- **Input records**
---

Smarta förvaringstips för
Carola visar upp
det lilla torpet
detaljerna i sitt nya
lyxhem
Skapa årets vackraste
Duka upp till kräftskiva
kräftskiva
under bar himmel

---

An answer is complete only when it holds every line above containing the string "kräftskiva".

Duka upp till kräftskiva
kräftskiva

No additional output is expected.